*Task requirements*. Where the line containing "Lorem ipsum dolor sit amet (103, 1176)" appears below, begin there and reproduce each line exactly through the last one, omitting pictures.

[Records supplied]

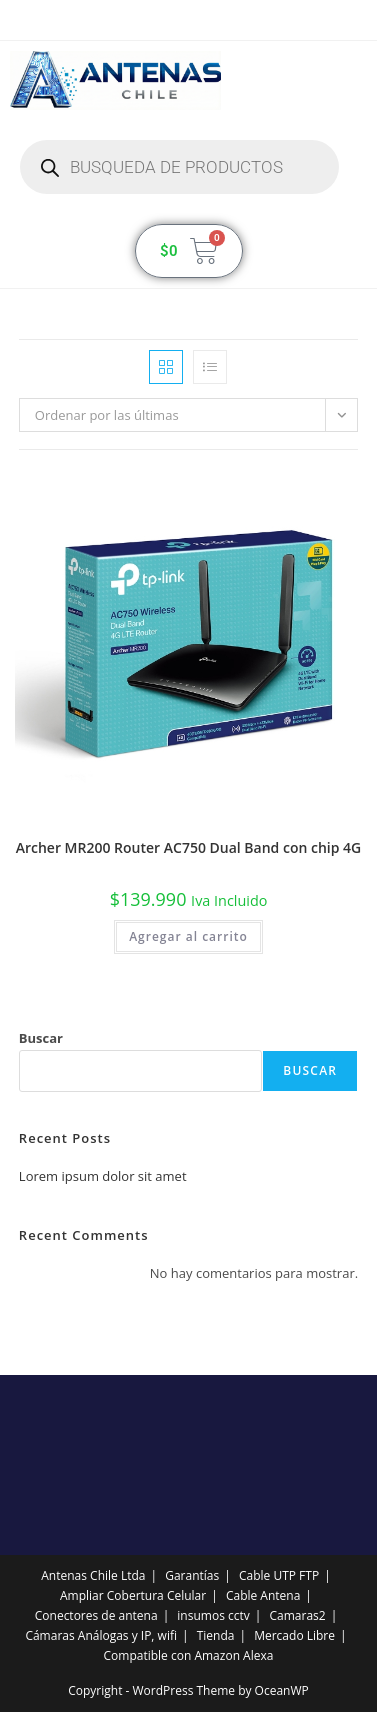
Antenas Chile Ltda (93, 1575)
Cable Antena (263, 1595)
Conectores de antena (96, 1615)
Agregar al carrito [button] (188, 936)
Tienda (216, 1635)
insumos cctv (213, 1615)
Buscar (41, 1038)
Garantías (192, 1575)
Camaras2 (297, 1615)
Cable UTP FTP (279, 1575)
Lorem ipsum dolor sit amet (103, 1176)
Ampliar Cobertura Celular (133, 1595)
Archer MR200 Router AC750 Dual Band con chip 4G (189, 847)
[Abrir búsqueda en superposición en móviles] (179, 167)
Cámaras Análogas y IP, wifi (101, 1635)
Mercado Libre (294, 1635)
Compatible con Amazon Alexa (189, 1655)
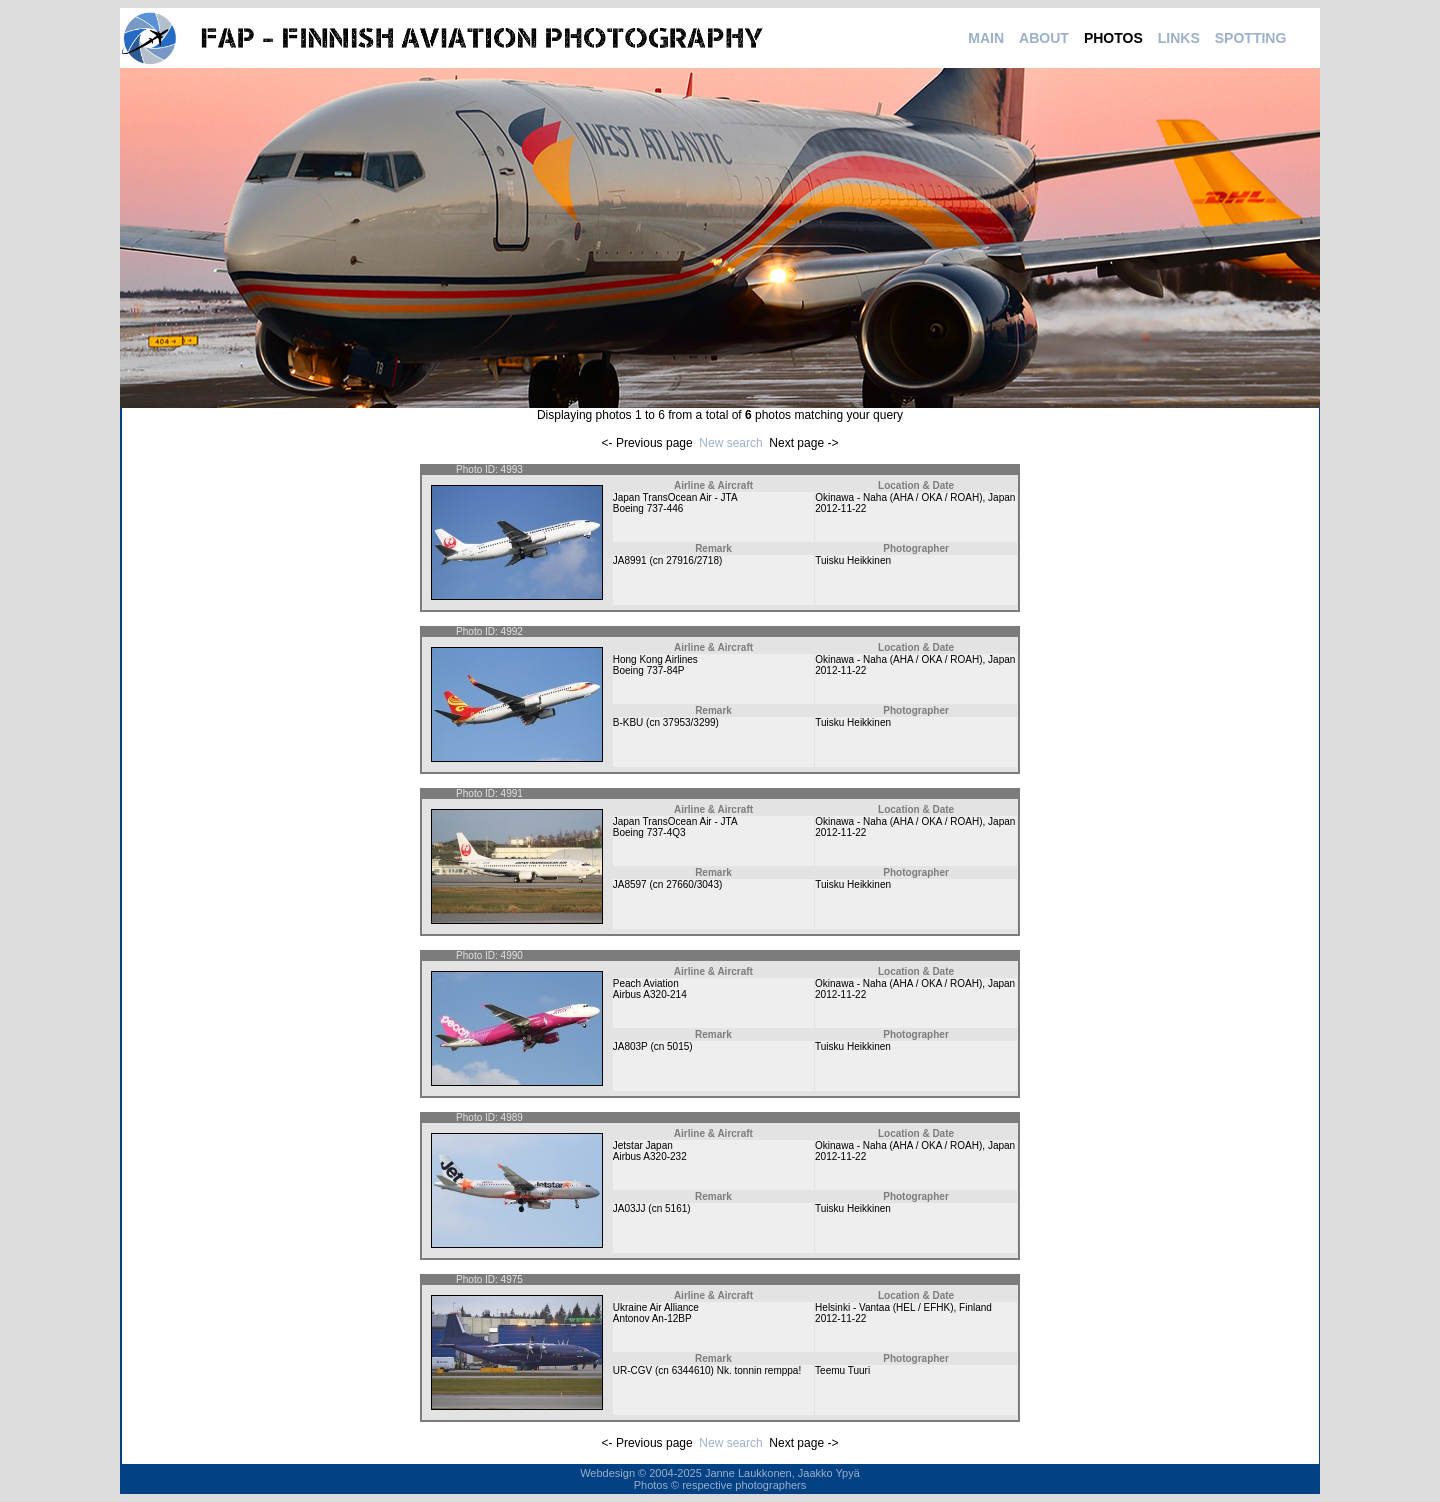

[/Records supplied]

*Answer for this exercise*.
Lorem ipsum dolor sit amet (103, 1176)
Ampliar Cobertura Celular (133, 1595)
Archer MR200 Router AC750 Dual Band con chip 4G (189, 847)
[Abrir búsqueda en superposición en móviles] (179, 167)
Cámaras Análogas y IP, wifi (101, 1635)
Mercado Libre (294, 1635)
Compatible con Amazon Alexa (189, 1655)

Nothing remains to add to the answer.